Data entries
[Start of section]
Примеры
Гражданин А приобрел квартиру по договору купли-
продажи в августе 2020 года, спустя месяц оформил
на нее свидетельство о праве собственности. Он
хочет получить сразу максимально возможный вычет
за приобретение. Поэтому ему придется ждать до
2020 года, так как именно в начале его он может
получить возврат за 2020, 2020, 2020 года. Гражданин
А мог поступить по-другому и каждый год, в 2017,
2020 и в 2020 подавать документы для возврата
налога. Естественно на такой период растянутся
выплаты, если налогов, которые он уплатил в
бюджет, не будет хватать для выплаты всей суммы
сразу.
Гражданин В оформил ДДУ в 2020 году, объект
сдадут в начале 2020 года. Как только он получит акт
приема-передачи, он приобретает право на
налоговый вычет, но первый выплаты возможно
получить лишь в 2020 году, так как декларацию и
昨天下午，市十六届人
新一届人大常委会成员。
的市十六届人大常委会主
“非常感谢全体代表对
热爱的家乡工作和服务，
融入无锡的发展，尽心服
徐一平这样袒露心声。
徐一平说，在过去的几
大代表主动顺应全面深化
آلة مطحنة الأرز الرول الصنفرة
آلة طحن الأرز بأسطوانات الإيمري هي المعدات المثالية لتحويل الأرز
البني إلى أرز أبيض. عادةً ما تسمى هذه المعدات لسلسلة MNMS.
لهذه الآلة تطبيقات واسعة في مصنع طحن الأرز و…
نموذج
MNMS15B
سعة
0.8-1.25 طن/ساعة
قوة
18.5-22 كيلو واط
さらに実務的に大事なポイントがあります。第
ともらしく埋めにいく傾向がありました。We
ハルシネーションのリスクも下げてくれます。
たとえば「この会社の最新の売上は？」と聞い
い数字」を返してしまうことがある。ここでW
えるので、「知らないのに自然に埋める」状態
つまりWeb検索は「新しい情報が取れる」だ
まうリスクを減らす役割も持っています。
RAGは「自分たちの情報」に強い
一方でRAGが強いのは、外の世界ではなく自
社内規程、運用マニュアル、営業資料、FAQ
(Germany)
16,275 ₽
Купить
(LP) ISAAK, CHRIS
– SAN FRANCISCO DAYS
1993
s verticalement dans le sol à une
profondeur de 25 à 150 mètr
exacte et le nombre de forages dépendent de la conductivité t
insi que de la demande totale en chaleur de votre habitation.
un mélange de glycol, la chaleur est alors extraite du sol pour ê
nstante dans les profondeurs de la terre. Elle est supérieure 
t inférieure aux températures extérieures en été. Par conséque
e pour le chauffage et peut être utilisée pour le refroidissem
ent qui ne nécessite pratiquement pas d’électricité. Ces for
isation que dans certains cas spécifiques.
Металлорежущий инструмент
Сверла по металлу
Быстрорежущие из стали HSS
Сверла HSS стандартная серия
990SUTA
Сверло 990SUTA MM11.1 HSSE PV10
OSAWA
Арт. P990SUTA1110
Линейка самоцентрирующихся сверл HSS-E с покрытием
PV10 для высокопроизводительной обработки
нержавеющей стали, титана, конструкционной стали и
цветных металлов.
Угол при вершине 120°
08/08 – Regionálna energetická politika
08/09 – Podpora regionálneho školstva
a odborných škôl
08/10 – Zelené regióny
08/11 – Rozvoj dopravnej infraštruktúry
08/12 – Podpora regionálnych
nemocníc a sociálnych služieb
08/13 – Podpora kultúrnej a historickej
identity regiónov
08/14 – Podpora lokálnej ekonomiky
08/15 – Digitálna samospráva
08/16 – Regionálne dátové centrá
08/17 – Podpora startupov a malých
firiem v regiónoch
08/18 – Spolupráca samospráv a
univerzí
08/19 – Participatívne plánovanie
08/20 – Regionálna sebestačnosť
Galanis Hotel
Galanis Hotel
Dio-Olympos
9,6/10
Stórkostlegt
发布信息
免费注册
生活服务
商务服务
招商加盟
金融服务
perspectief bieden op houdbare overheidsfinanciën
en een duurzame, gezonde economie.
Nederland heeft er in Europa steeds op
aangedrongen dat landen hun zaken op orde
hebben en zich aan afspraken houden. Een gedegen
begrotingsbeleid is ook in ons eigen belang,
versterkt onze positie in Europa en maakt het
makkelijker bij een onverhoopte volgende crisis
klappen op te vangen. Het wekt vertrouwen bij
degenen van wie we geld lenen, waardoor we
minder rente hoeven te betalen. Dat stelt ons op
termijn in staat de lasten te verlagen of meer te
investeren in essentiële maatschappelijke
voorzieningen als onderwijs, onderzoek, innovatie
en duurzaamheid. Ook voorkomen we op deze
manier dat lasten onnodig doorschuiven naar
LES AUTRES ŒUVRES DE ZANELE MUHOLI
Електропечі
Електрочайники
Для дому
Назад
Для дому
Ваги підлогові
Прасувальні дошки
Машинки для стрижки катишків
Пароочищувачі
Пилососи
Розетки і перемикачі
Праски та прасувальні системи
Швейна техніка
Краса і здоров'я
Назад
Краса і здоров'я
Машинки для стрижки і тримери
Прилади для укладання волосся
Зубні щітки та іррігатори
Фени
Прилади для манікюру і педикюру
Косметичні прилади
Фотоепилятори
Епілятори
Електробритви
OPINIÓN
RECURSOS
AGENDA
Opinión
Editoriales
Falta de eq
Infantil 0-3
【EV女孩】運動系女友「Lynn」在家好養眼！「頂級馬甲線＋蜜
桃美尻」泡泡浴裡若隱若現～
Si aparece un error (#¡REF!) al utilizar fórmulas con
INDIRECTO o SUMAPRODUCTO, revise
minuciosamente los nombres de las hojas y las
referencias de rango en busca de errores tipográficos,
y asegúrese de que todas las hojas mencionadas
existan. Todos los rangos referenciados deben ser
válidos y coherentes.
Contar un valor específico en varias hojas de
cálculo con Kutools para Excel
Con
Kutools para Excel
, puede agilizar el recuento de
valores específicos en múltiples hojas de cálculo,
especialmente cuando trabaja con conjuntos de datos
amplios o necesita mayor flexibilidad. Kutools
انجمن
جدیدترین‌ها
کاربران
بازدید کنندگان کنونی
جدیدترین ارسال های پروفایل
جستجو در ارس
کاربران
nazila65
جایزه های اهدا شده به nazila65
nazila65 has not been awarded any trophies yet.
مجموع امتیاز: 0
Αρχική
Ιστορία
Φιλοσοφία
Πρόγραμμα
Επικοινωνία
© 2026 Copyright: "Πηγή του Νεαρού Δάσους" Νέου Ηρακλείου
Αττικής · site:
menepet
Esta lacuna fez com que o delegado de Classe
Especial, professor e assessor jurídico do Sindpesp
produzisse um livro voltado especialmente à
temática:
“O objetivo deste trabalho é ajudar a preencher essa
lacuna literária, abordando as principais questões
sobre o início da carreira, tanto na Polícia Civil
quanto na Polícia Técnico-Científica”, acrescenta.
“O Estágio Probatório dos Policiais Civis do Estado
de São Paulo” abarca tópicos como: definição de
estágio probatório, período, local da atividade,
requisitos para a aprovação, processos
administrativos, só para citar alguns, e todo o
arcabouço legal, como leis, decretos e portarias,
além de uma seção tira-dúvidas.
[End of section]
Instructions for the task
Nothing in the data may be left out; copy every line exactly.

Solved exercise
Примеры
Гражданин А приобрел квартиру по договору купли-
продажи в августе 2020 года, спустя месяц оформил
на нее свидетельство о праве собственности. Он
хочет получить сразу максимально возможный вычет
за приобретение. Поэтому ему придется ждать до
2020 года, так как именно в начале его он может
получить возврат за 2020, 2020, 2020 года. Гражданин
А мог поступить по-другому и каждый год, в 2017,
2020 и в 2020 подавать документы для возврата
налога. Естественно на такой период растянутся
выплаты, если налогов, которые он уплатил в
бюджет, не будет хватать для выплаты всей суммы
сразу.
Гражданин В оформил ДДУ в 2020 году, объект
сдадут в начале 2020 года. Как только он получит акт
приема-передачи, он приобретает право на
налоговый вычет, но первый выплаты возможно
получить лишь в 2020 году, так как декларацию и
昨天下午，市十六届人
新一届人大常委会成员。
的市十六届人大常委会主
“非常感谢全体代表对
热爱的家乡工作和服务，
融入无锡的发展，尽心服
徐一平这样袒露心声。
徐一平说，在过去的几
大代表主动顺应全面深化
آلة مطحنة الأرز الرول الصنفرة
آلة طحن الأرز بأسطوانات الإيمري هي المعدات المثالية لتحويل الأرز
البني إلى أرز أبيض. عادةً ما تسمى هذه المعدات لسلسلة MNMS.
لهذه الآلة تطبيقات واسعة في مصنع طحن الأرز و…
نموذج
MNMS15B
سعة
0.8-1.25 طن/ساعة
قوة
18.5-22 كيلو واط
さらに実務的に大事なポイントがあります。第
ともらしく埋めにいく傾向がありました。We
ハルシネーションのリスクも下げてくれます。
たとえば「この会社の最新の売上は？」と聞い
い数字」を返してしまうことがある。ここでW
えるので、「知らないのに自然に埋める」状態
つまりWeb検索は「新しい情報が取れる」だ
まうリスクを減らす役割も持っています。
RAGは「自分たちの情報」に強い
一方でRAGが強いのは、外の世界ではなく自
社内規程、運用マニュアル、営業資料、FAQ
(Germany)
16,275 ₽
Купить
(LP) ISAAK, CHRIS
– SAN FRANCISCO DAYS
1993
s verticalement dans le sol à une
profondeur de 25 à 150 mètr
exacte et le nombre de forages dépendent de la conductivité t
insi que de la demande totale en chaleur de votre habitation.
un mélange de glycol, la chaleur est alors extraite du sol pour ê
nstante dans les profondeurs de la terre. Elle est supérieure 
t inférieure aux températures extérieures en été. Par conséque
e pour le chauffage et peut être utilisée pour le refroidissem
ent qui ne nécessite pratiquement pas d’électricité. Ces for
isation que dans certains cas spécifiques.
Металлорежущий инструмент
Сверла по металлу
Быстрорежущие из стали HSS
Сверла HSS стандартная серия
990SUTA
Сверло 990SUTA MM11.1 HSSE PV10
OSAWA
Арт. P990SUTA1110
Линейка самоцентрирующихся сверл HSS-E с покрытием
PV10 для высокопроизводительной обработки
нержавеющей стали, титана, конструкционной стали и
цветных металлов.
Угол при вершине 120°
08/08 – Regionálna energetická politika
08/09 – Podpora regionálneho školstva
a odborných škôl
08/10 – Zelené regióny
08/11 – Rozvoj dopravnej infraštruktúry
08/12 – Podpora regionálnych
nemocníc a sociálnych služieb
08/13 – Podpora kultúrnej a historickej
identity regiónov
08/14 – Podpora lokálnej ekonomiky
08/15 – Digitálna samospráva
08/16 – Regionálne dátové centrá
08/17 – Podpora startupov a malých
firiem v regiónoch
08/18 – Spolupráca samospráv a
univerzí
08/19 – Participatívne plánovanie
08/20 – Regionálna sebestačnosť
Galanis Hotel
Galanis Hotel
Dio-Olympos
9,6/10
Stórkostlegt
发布信息
免费注册
生活服务
商务服务
招商加盟
金融服务
perspectief bieden op houdbare overheidsfinanciën
en een duurzame, gezonde economie.
Nederland heeft er in Europa steeds op
aangedrongen dat landen hun zaken op orde
hebben en zich aan afspraken houden. Een gedegen
begrotingsbeleid is ook in ons eigen belang,
versterkt onze positie in Europa en maakt het
makkelijker bij een onverhoopte volgende crisis
klappen op te vangen. Het wekt vertrouwen bij
degenen van wie we geld lenen, waardoor we
minder rente hoeven te betalen. Dat stelt ons op
termijn in staat de lasten te verlagen of meer te
investeren in essentiële maatschappelijke
voorzieningen als onderwijs, onderzoek, innovatie
en duurzaamheid. Ook voorkomen we op deze
manier dat lasten onnodig doorschuiven naar
LES AUTRES ŒUVRES DE ZANELE MUHOLI
Електропечі
Електрочайники
Для дому
Назад
Для дому
Ваги підлогові
Прасувальні дошки
Машинки для стрижки катишків
Пароочищувачі
Пилососи
Розетки і перемикачі
Праски та прасувальні системи
Швейна техніка
Краса і здоров'я
Назад
Краса і здоров'я
Машинки для стрижки і тримери
Прилади для укладання волосся
Зубні щітки та іррігатори
Фени
Прилади для манікюру і педикюру
Косметичні прилади
Фотоепилятори
Епілятори
Електробритви
OPINIÓN
RECURSOS
AGENDA
Opinión
Editoriales
Falta de eq
Infantil 0-3
【EV女孩】運動系女友「Lynn」在家好養眼！「頂級馬甲線＋蜜
桃美尻」泡泡浴裡若隱若現～
Si aparece un error (#¡REF!) al utilizar fórmulas con
INDIRECTO o SUMAPRODUCTO, revise
minuciosamente los nombres de las hojas y las
referencias de rango en busca de errores tipográficos,
y asegúrese de que todas las hojas mencionadas
existan. Todos los rangos referenciados deben ser
válidos y coherentes.
Contar un valor específico en varias hojas de
cálculo con Kutools para Excel
Con
Kutools para Excel
, puede agilizar el recuento de
valores específicos en múltiples hojas de cálculo,
especialmente cuando trabaja con conjuntos de datos
amplios o necesita mayor flexibilidad. Kutools
انجمن
جدیدترین‌ها
کاربران
بازدید کنندگان کنونی
جدیدترین ارسال های پروفایل
جستجو در ارس
کاربران
nazila65
جایزه های اهدا شده به nazila65
nazila65 has not been awarded any trophies yet.
مجموع امتیاز: 0
Αρχική
Ιστορία
Φιλοσοφία
Πρόγραμμα
Επικοινωνία
© 2026 Copyright: "Πηγή του Νεαρού Δάσους" Νέου Ηρακλείου
Αττικής · site:
menepet
Esta lacuna fez com que o delegado de Classe
Especial, professor e assessor jurídico do Sindpesp
produzisse um livro voltado especialmente à
temática:
“O objetivo deste trabalho é ajudar a preencher essa
lacuna literária, abordando as principais questões
sobre o início da carreira, tanto na Polícia Civil
quanto na Polícia Técnico-Científica”, acrescenta.
“O Estágio Probatório dos Policiais Civis do Estado
de São Paulo” abarca tópicos como: definição de
estágio probatório, período, local da atividade,
requisitos para a aprovação, processos
administrativos, só para citar alguns, e todo o
arcabouço legal, como leis, decretos e portarias,
além de uma seção tira-dúvidas.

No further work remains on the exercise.